Reproduce the data word for word, keeping every line complete.

----- DATASET EXTRACT -----

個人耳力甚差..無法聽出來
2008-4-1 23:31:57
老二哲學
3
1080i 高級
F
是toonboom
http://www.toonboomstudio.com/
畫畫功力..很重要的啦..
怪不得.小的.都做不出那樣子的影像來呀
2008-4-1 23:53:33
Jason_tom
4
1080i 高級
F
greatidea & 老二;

-----

■ **RESULT OF THE EXERCISE**:
個人耳力甚差..無法聽出來
2008-4-1 23:31:57
老二哲學
3
1080i 高級
F
是toonboom
http://www.toonboomstudio.com/
畫畫功力..很重要的啦..
怪不得.小的.都做不出那樣子的影像來呀
2008-4-1 23:53:33
Jason_tom
4
1080i 高級
F
greatidea & 老二;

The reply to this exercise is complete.